Please print each entry below exactly as it stands, but without any pictures.
[[ Dataset content, beginning ]]
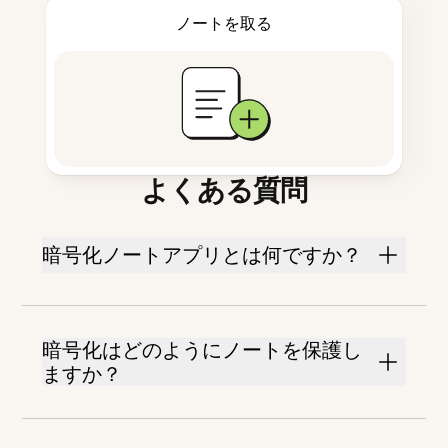
ノートを取る
よくある質問
暗号化ノートアプリとは何ですか？
暗号化はどのようにノートを保護し
ますか？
[[ Dataset content, end ]]
## Solution to this problem
ノートを取る
よくある質問
暗号化ノートアプリとは何ですか？
暗号化はどのようにノートを保護し
ますか？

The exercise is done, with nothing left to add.